● How to complete this task:
Look through the entries below and report every line that has "dispositivo".
======== Data in this exercise
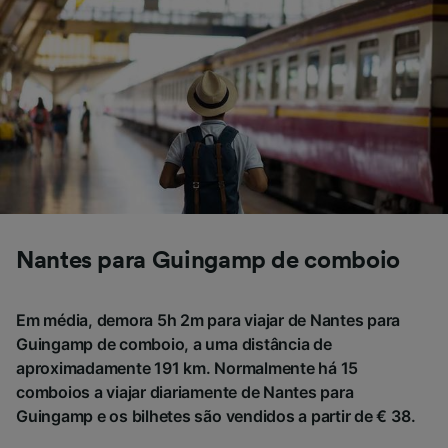
não serão utilizados para fins de rastreamento
se você tiver pedido para não ser rastreado.
Nós e nossos parceiros processamos os
dados para fornecer:
Usar dados exatos de geolocalização.
Verificar ativamente as características do
dispositivo para identificação. Armazenar e/ou
acessar informações em um dispositivo.
Publicidade e conteúdo personalizados,
medição de publicidade e conteúdo, pesquisa
de público e desenvolvimento de serviços..
Nantes para Guingamp de comboio
Lista de parceiros (fornecedores)
Em média, demora 5h 2m para viajar de Nantes para
Guingamp de comboio, a uma distância de
aproximadamente 191 km. Normalmente há 15
comboios a viajar diariamente de Nantes para
Guingamp e os bilhetes são vendidos a partir de € 38.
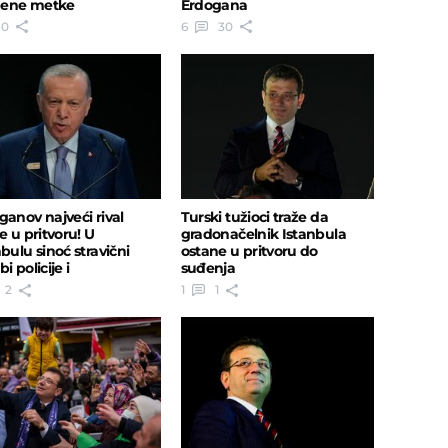
ene metke
Erdogana
0
6
30
ganov najveći rival
Turski tužioci traže da
e u pritvoru! U
gradonačelnik Istanbula
bulu sinoć stravični
ostane u pritvoru do
i policije i
suđenja
nstranata
2
1
1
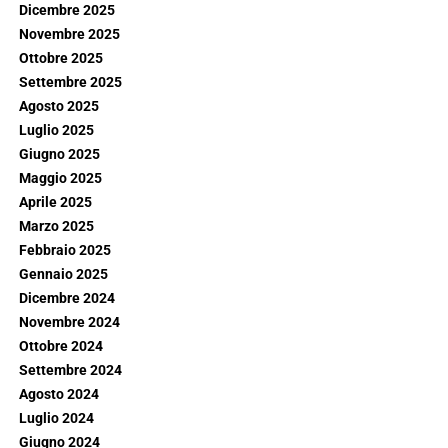
Dicembre 2025
Novembre 2025
Ottobre 2025
Settembre 2025
Agosto 2025
Luglio 2025
Giugno 2025
Maggio 2025
Aprile 2025
Marzo 2025
Febbraio 2025
Gennaio 2025
Dicembre 2024
Novembre 2024
Ottobre 2024
Settembre 2024
Agosto 2024
Luglio 2024
Giugno 2024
================
● Written answer:
dispositivo para identificação. Armazenar e/ou
acessar informações em um dispositivo.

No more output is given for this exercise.